Esto es absurdo, se dijo a sí mismo. ¿Qué está pasando aquí? ¿Qué me ocurre? Ahora mismo me siento más feliz, más satisfecho que en cualquier situación de éxtasis postcoital. Aquellas noches de Somerset en coches de amigos, en casas ajenas, o esa vez en un campo iluminado por la luna; todos mis encuentros hasta hoy, meticulosamente apuntados y comparados; ninguno de ellos tenía importancia. Tan sólo éste era el que contaba.
Dios mío, qué payaso.
Enamorándome en una vieja e irregularmente construida casa de Gospel Oak, Londres, durante el mes de enero. ¿Qué posibilidades tengo de que ella alguna vez sienta lo mismo? Jesús, estar así para siempre, vivir, estar juntos, abrazarla de este modo en la cama alguna noche en que tuviera miedo de los truenos, y yo poder reconfortarla, y ser reconfortado por ella.
Sara se removió contra su cuerpo, y él, tomándolo por los suaves movimientos que podría producir un niño dormido, bajó la vista sonriente, absorbiendo la lenta ola de perfume que despedían sus alborotados cabellos negros; pero ella estaba despierta, y alzando su cabeza se despegó de él un poco para mirarle, ante lo cual Graham tuvo que ocultar rápidamente su sonrisa ya que no era algo que deseara que ella viese.
—¿En qué estás pensando? —le preguntó Sara. —Graham inspiró profundamente.
—Estaba pensando —comenzó a decir lentamente, consciente de que ella aún le abrazaba de la cintura (pero no; de pronto se llevó una de sus manos a la frente y se quitó el cabello que le caía sobre los ojos; sin embargo, ¡luego la depositó en el mismo lugar, estrechándola ligeramente contra su cuerpo!)— acerca de… de que si por el vino dentro de un zapato se podía reconocer de qué clase era. Me refiero al vino; el viñedo y la cosecha… este… si pertenece a la vertiente sur o si aquel año la tierra resultó ser especialmente ácida.

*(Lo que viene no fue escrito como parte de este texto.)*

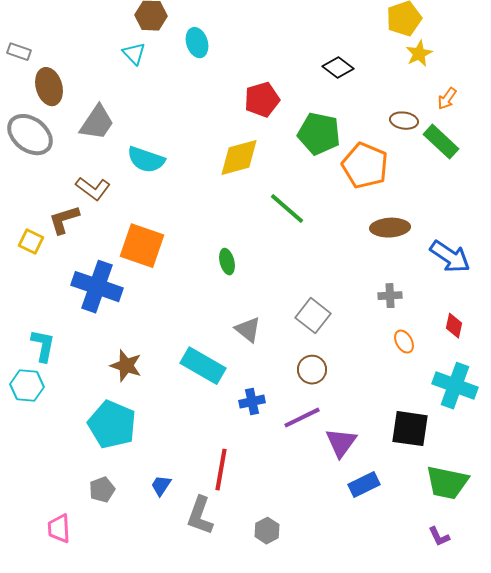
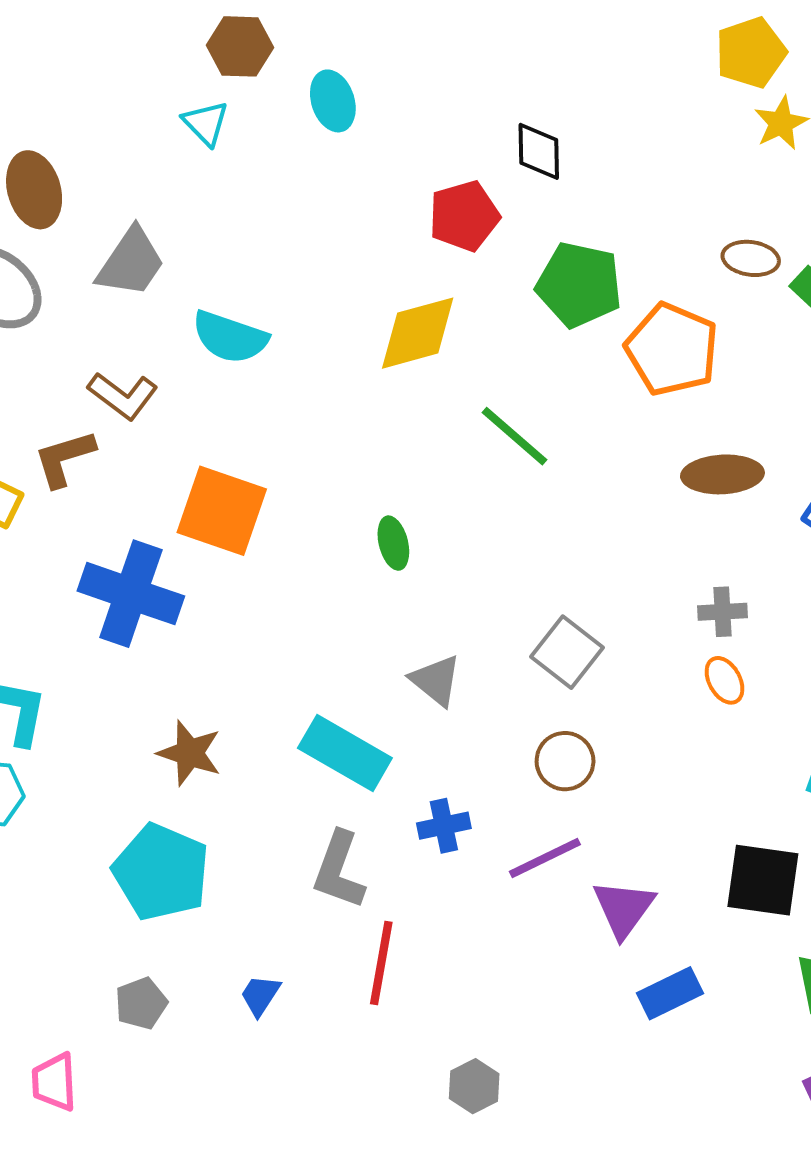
black diamond: (338, 68) -> (539, 151), moved, turned 52
orange ellipse: (404, 342) -> (724, 680), moved
gray L-shape: (200, 516) -> (339, 870), moved

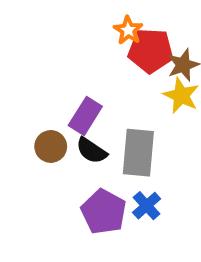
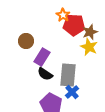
brown circle: (51, 146) -> (26, 41), moved
blue cross: (147, 206) -> (72, 92), moved

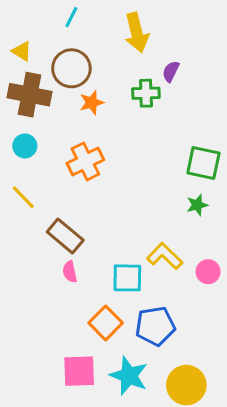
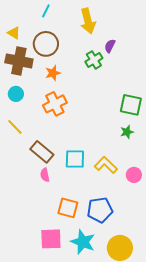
green cross: (146, 93) -> (94, 60), turned -30
orange star: (92, 102) -> (53, 73), moved
cyan square: (127, 278) -> (75, 159), moved
orange square: (106, 323) -> (68, 208), turned -30

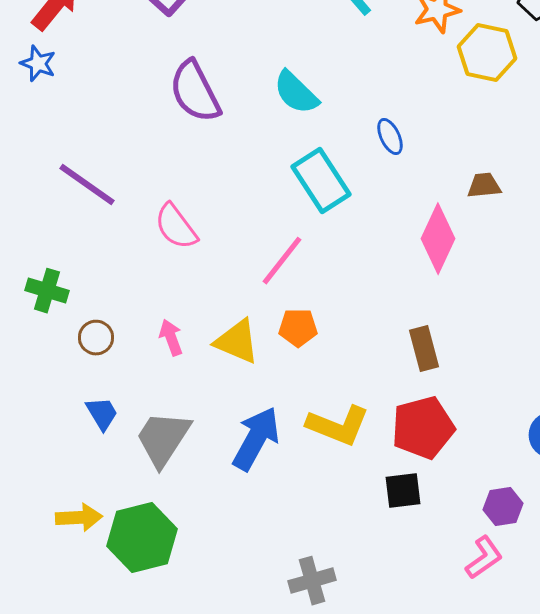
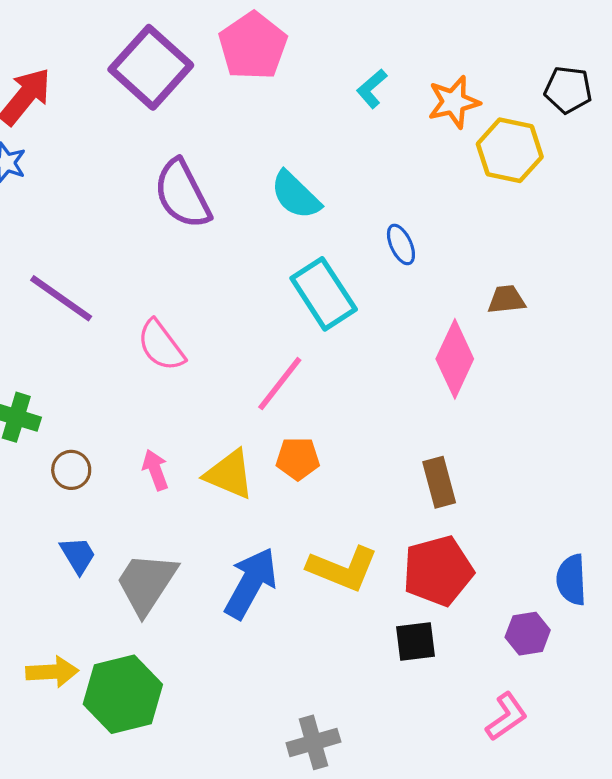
purple hexagon: (503, 507) -> (528, 634), moved

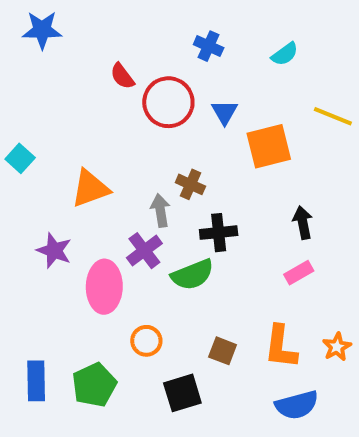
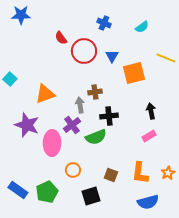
brown cross: (190, 184) -> (95, 92), turned -32
purple star: (54, 251) -> (27, 125), size x1.4
blue rectangle: (36, 381) -> (18, 190), turned -54

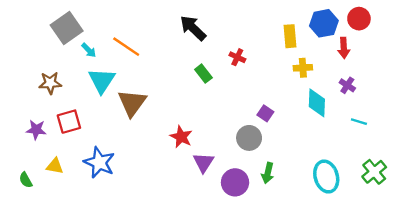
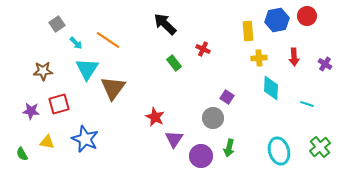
gray square: (67, 28) -> (57, 24), size x0.6
red arrow: (344, 48) -> (294, 57), moved
purple cross: (347, 85) -> (325, 64), moved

Una amplia sonrisa, que aflojó su vulnerable y tensionado rostro, apareció en el blanco espacio rodeado por la obscura mata de pelo. El corazón de Graham pareció saltar de alegría ante la diáfana belleza de ella y por el hecho de haber sido el causante de aquel cambio. Sintió que abría su boca involuntariamente, pero la volvió a cerrar sin pronunciar una sola palabra.